The strange story of the ARM Meltdown-fix backport
The Meltdown vulnerability is most prominent in the x86 world, but it is not an Intel-only problem; some (but not all) 64-bit ARM processors suffer from it as well. The answer to Meltdown is the same in the ARM world as it is for x86 processors: kernel page-table isolation (KPTI), though the details of its implementation necessarily differ. The arm64 KPTI patches entered the mainline during the 4.16 merge window. ARM-based systems notoriously run older kernels, though, so it is natural to want to protect those kernels from these vulnerabilities as well.
When Shi posted the 4.9 backport, stable-kernel maintainer Greg Kroah-Hartman responded with a pair of questions: why has a separate backport been done when the Android Common kernel tree already contains the Meltdown work, and what sort of testing has been done on this backport? In both cases, the answer illustrated some interesting aspects of how the ARM vendor ecosystem works.
Android Common and LTS kernels
The Android Common kernels are maintained by Google as part of the Android Open-Source Project; they are meant to serve as a base for vendors to use when creating their device-specific kernels. These kernels start with the long-term support (LTS) kernels, but then add a number of Android-specific features, including the energy-aware scheduling work, features that haven't made it into the mainline for a number of reasons, and more. They also contain backports of important features and fixes, including the Meltdown fixes.
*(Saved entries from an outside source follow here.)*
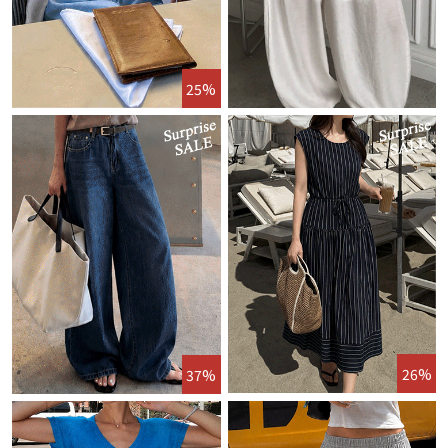
25%
26%
37%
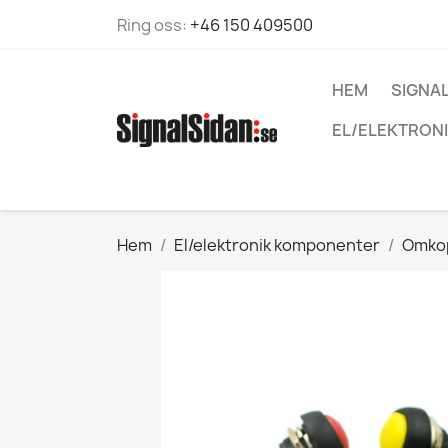
Ring oss:
+46 150 409500
HEM
SIGNA
EL/ELEKTRON
Hem
El/elektronik komponenter
Omko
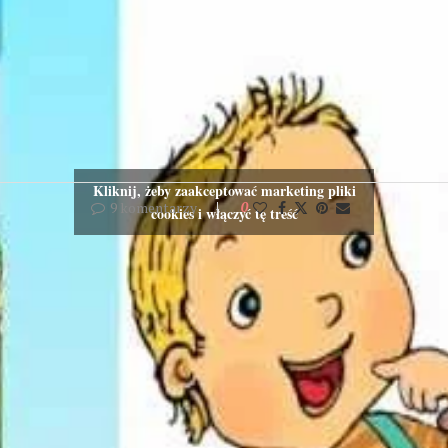
Kliknij, żeby zaakceptować marketing pliki
9 komentarzy
0
cookies i włączyć tę treść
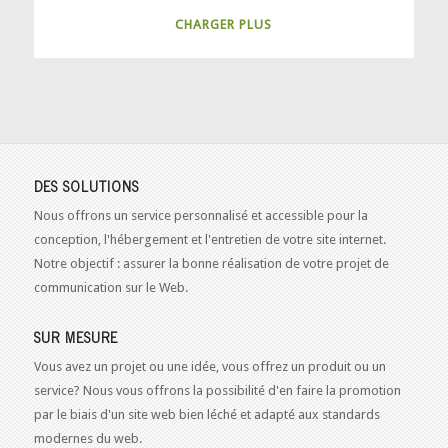
CHARGER PLUS
DES SOLUTIONS
Nous offrons un service personnalisé et accessible pour la
conception, l'hébergement et l'entretien de votre site internet.
Notre objectif : assurer la bonne réalisation de votre projet de
communication sur le Web.
SUR MESURE
Vous avez un projet ou une idée, vous offrez un produit ou un
service? Nous vous offrons la possibilité d'en faire la promotion
par le biais d'un site web bien léché et adapté aux standards
modernes du web.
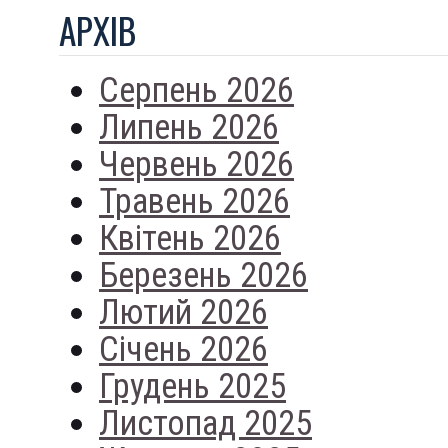
АРХIВ
Серпень 2026
Липень 2026
Червень 2026
Травень 2026
Квітень 2026
Березень 2026
Лютий 2026
Січень 2026
Грудень 2025
Листопад 2025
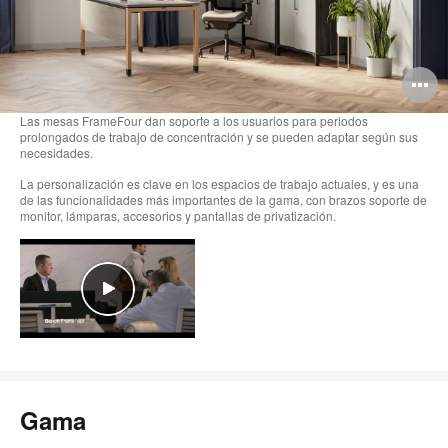
A
i
Las mesas FrameFour dan soporte a los usuarios para periodos
prolongados de trabajo de concentración y se pueden adaptar según sus
necesidades.
La personalización es clave en los espacios de trabajo actuales, y es una
de las funcionalidades más importantes de la gama, con brazos soporte de
monitor, lámparas, accesorios y pantallas de privatización.
Gama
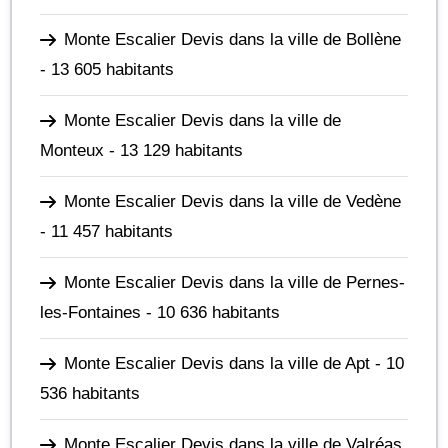
Monte Escalier Devis dans la ville de Bollène
- 13 605 habitants
Monte Escalier Devis dans la ville de
Monteux
- 13 129 habitants
Monte Escalier Devis dans la ville de Vedène
- 11 457 habitants
Monte Escalier Devis dans la ville de Pernes-
les-Fontaines
- 10 636 habitants
Monte Escalier Devis dans la ville de Apt
- 10
536 habitants
Monte Escalier Devis dans la ville de Valréas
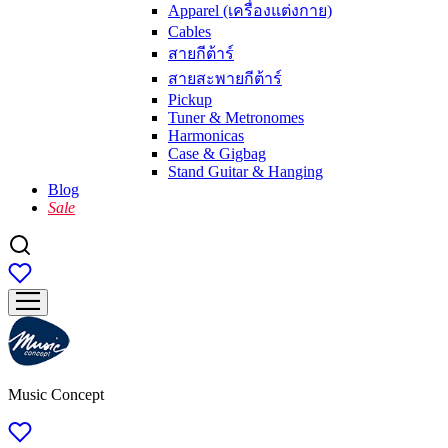
Apparel (เครื่องแต่งกาย)
Cables
สายกีต้าร์
สายสะพายกีต้าร์
Pickup
Tuner & Metronomes
Harmonicas
Case & Gigbag
Stand Guitar & Hanging
Blog
Sale
Music Concept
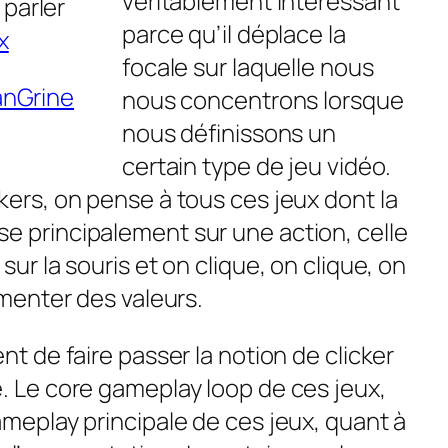
véritablement intéressant
parler
parce qu’il déplace la
x
focale sur laquelle nous
anGrine
nous concentrons lorsque
nous définissons un
certain type de jeu vidéo.
kers, on pense à tous ces jeux dont la
e principalement sur une action, celle
sur la souris et on clique, on clique, on
gmenter des valeurs.
nt de faire passer la notion de clicker
e. Le core gameplay loop de ces jeux,
ameplay principale de ces jeux, quant à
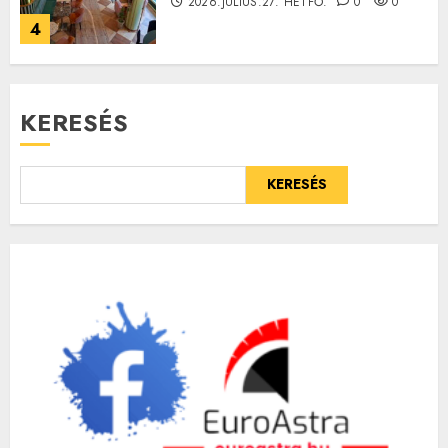
2026.JÚLIUS.27. HÉTFŐ.
0
0
4
KERESÉS
KERESÉS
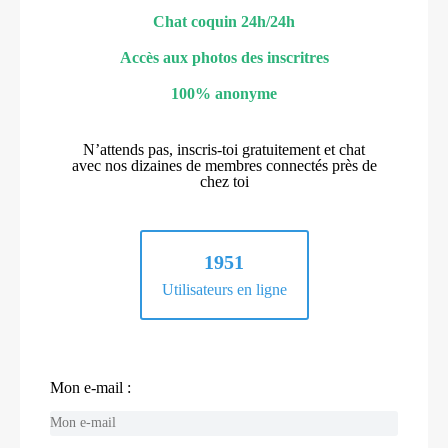
Chat coquin 24h/24h
Accès aux photos des inscritres
100% anonyme
N’attends pas, inscris-toi gratuitement et chat
avec nos dizaines de membres connectés près de
chez toi
1951
Utilisateurs en ligne
Mon e-mail :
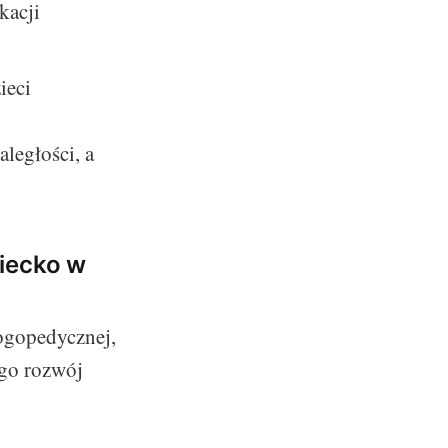
kacji
ieci
ległości, a
ziecko w
ogopedycznej,
ego rozwój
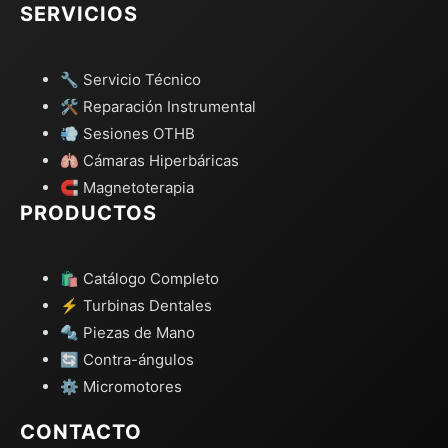
SERVICIOS
🔧 Servicio Técnico
🛠️ Reparación Instrumental
💨 Sesiones OTHB
🫁 Cámaras Hiperbáricas
🧲 Magnetoterapia
PRODUCTOS
🛍️ Catálogo Completo
⚡ Turbinas Dentales
🔩 Piezas de Mano
🔄 Contra-ángulos
⚙️ Micromotores
CONTACTO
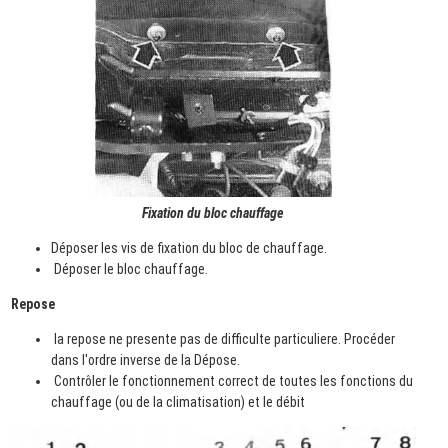
Fixation du bloc chauffage
Déposer les vis de fixation du bloc de chauffage.
Déposer le bloc chauffage.
Repose
la repose ne presente pas de difficulte particuliere. Procéder
dans l'ordre inverse de la Dépose.
Contrôler le fonctionnement correct de toutes les fonctions du
chauffage (ou de la climatisation) et le débit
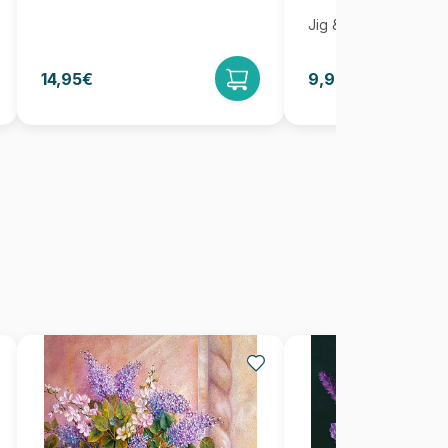
Jig & Puz
14,95€
9,95€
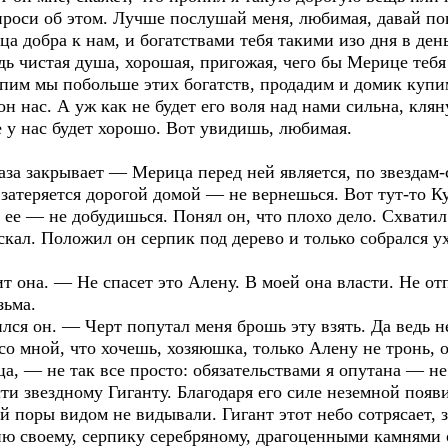
 проси об этом. Лучше послушай меня, любимая, давай п
а добра к нам, и богатствами тебя такими изо дня в день
едь чистая душа, хорошая, пригожая, чего бы Мерице тебя
опим мы побольше этих богатств, продадим и домик купим
н нас. А уж как не будет его воля над нами сильна, клян
се у нас будет хорошо. Вот увидишь, любимая.
аза закрывает — Мерица перед ней является, по звездам-
и затеряется дорогой домой — не вернешься. Вот тут-то К
ть ее — не добудишься. Понял он, что плохо дело. Схвати
ыскал. Положил он серпик под дерево и только собрался
т она. — Не спасет это Алену. В моей она власти. Не от
зьма.
ся он. — Черт попутал меня брошь эту взять. Да ведь н
со мной, что хочешь, хозяюшка, только Алену не тронь, о
а, — не так все просто: обязательствами я опутана — н
и звездному Гиганту. Благодаря его силе неземной появ
й поры видом не видывали. Гигант этот небо сотрясает, з
ю своему, серпику серебряному, драгоценными камнями о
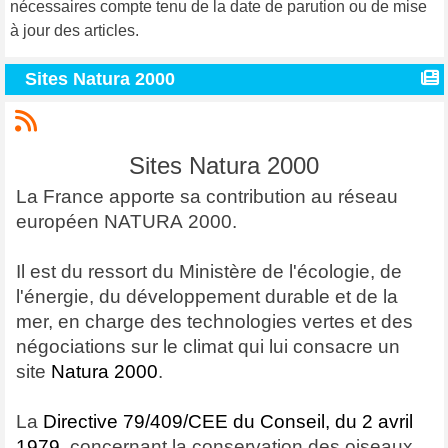
nécessaires compte tenu de la date de parution ou de mise
à jour des articles.
Sites Natura 2000
Sites Natura 2000
La France apporte sa contribution au réseau
européen NATURA 2000.
Il est du ressort du Ministère de l'écologie, de
l'énergie, du développement durable et de la
mer, en charge des technologies vertes et des
négociations sur le climat qui lui consacre un
site
Natura 2000
.
La
Directive 79/409/CEE du Conseil, du 2 avril
1979
, concernant la conservation des oiseaux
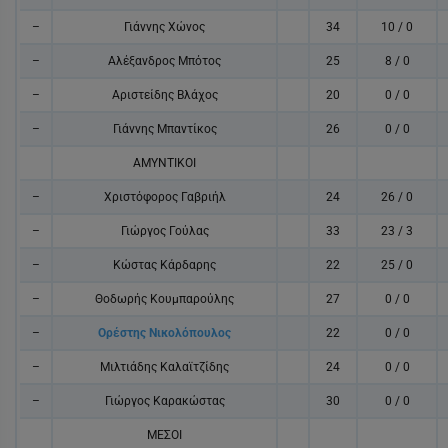
–
Γιάννης Χώνος
34
10 / 0
–
Αλέξανδρος Μπότος
25
8 / 0
–
Αριστείδης Βλάχος
20
0 / 0
–
Γιάννης Μπαντίκος
26
0 / 0
ΑΜΥΝΤΙΚΟΙ
–
Χριστόφορος Γαβριήλ
24
26 / 0
–
Γιώργος Γούλας
33
23 / 3
–
Κώστας Κάρδαρης
22
25 / 0
–
Θοδωρής Κουμπαρούλης
27
0 / 0
–
Ορέστης Νικολόπουλος
22
0 / 0
–
Μιλτιάδης Καλαϊτζίδης
24
0 / 0
–
Γιώργος Καρακώστας
30
0 / 0
ΜΕΣΟΙ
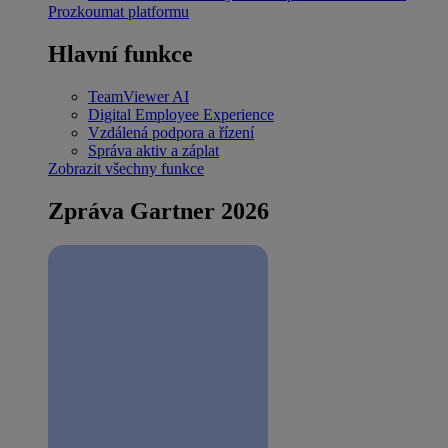
Prozkoumat platformu
Hlavní funkce
TeamViewer AI
Digital Employee Experience
Vzdálená podpora a řízení
Správa aktiv a záplat
Zobrazit všechny funkce
Zpráva Gartner 2026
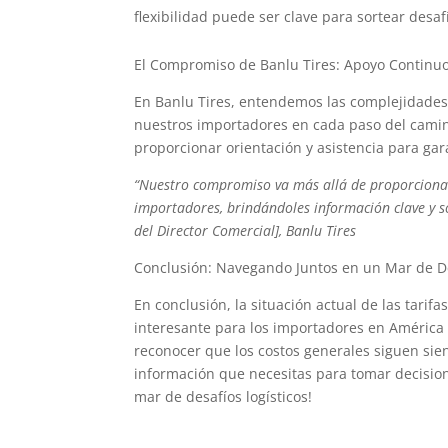
flexibilidad puede ser clave para sortear desa
El Compromiso de Banlu Tires: Apoyo Continu
En Banlu Tires, entendemos las complejidades
nuestros importadores en cada paso del camino.
proporcionar orientación y asistencia para gar
“Nuestro compromiso va más allá de proporcionar
importadores, brindándoles información clave y 
del Director Comercial], Banlu Tires
Conclusión: Navegando Juntos en un Mar de D
En conclusión, la situación actual de las tar
interesante para los importadores en América L
reconocer que los costos generales siguen sie
información que necesitas para tomar decision
mar de desafíos logísticos!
The Meltdown-fix backport was quite a bit of work, and it has gone through extensive testing in the Android kernel. Kroah-Hartman worried that the new backport may not have all of the necessary pieces or have been as extensively validated as the Android work; as such, it may not be something that should appear in the LTS kernels. The analogous effort for x86 should not be an example to follow, he said:
The problem with this idea is that not every ARM system is running Android, and pulling from the Android kernel will not work for vendors whose kernels are closer to the mainline. As Mark Brown put it:
Those vendors would like to have a long-term supported version of the Meltdown mitigations that does not require dragging in all of the other changes that accumulate in the Android kernels. As Brown pointed out, there are increasing numbers of vendors that are doing what the community has been asking for years and staying closer to the mainline. Not providing a proper backport of these important fixes could be seen as breaking the promise that the community has made: run the officially supported stable kernels and you will get the fixes for significant problems.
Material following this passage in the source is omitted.